– Нет нужды идти через коллектор. Вольноходцы выпустят тебя через ворота. Ты их только попроси разрезать…кхм… Прости, у меня дела наверху, – и он поспешил к лестнице на крышу.
– Рамон! – окликнула она его.
– Всё, Элинор, всё. Собирай вещи и исчезни, прошу тебя. Счастливой новой жизни в комфорте!
Мужчина вновь услышал свое имя, будучи почти у люка, но не обернулся, не отозвался. Необходимо было как можно скорее с этим покончить. Там, наверху, на секунду или две им овладел яростный порыв: разбежаться, перелететь через невысокое ограждение и камнем ухнуть вниз, прямо на бетонный двор. А потом Рамон вспомнил, где находился, пробежал взглядом по пейзажу, который, он был уверен, никогда ему не надоест. Элинор… Что теперь с нее взять. Она не поняла это место, не смогла полюбить его, а значит, была его недостойна. Выходит, и самого Рамона она тоже недостойна?
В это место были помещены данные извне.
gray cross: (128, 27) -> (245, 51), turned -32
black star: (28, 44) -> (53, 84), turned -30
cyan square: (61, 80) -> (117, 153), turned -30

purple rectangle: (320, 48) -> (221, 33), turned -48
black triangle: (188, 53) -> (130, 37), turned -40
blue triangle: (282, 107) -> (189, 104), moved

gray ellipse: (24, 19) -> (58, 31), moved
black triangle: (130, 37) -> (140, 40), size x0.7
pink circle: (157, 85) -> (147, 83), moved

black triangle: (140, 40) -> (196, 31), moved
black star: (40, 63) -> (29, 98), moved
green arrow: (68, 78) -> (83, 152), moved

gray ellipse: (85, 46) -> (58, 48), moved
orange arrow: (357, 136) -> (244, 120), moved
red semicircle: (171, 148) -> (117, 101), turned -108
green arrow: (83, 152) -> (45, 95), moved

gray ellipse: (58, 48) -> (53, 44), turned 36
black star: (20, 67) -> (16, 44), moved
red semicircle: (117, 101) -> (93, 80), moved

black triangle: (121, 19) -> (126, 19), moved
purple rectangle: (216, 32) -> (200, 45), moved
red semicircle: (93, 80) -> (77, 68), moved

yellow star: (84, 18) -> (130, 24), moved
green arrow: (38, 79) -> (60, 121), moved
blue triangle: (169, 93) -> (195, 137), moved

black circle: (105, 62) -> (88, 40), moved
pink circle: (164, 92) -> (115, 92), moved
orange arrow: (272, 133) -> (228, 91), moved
Ушла. Зато теперь ему никого не придется убеждать, никому не надо угождать, кроме себя. И он может сосредоточиться на любви к каждому окну, каждой колонне, каждому кирпичу, исследовать все, создать себе новое жилище.
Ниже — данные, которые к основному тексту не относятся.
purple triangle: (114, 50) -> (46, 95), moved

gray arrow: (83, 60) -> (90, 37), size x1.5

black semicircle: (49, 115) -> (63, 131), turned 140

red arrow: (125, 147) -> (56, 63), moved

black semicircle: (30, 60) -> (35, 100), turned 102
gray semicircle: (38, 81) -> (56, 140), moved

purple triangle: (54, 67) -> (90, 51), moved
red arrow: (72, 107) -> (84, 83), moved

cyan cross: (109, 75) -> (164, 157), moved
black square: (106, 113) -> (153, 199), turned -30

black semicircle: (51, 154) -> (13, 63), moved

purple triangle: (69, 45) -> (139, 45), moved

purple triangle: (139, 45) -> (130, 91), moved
Вольноходцы тоже когда-нибудь уйдут вслед за предавшей его женщиной, как ушли охранники. А значит, рано или поздно, он станет единственным хозяином сектора. Он наведет порядок собственноручно, чтобы наслаждаться им день за днем, год за годом.
– Оазис, – крикнул Рамон и почувствовал, как притупляется боль, а взамен по коже начинают разбегаться приятные мурашки. Слово обладало целительной силой, как и виды перед ним. – Оазис!
Проблески
Шипение открывающейся бутылки пива – самый приятный звук за день. Холодное, бодрящее… Оно всегда успокаивало, если потреблялось в небольших количествах. Однако за последние пару часов это была уже третья бутылка в четыреста миллилитров. Рекорд, пожалуй. Диаманд залпом выпил сразу треть, а то и больше, чему виной – вымотавшая его жара. Только к текущему моменту солнце спряталось за окружавшими небольшой беговой стадион высотками. И возник легкий ветерок. А от вод канала прохлады не было, хоть убей.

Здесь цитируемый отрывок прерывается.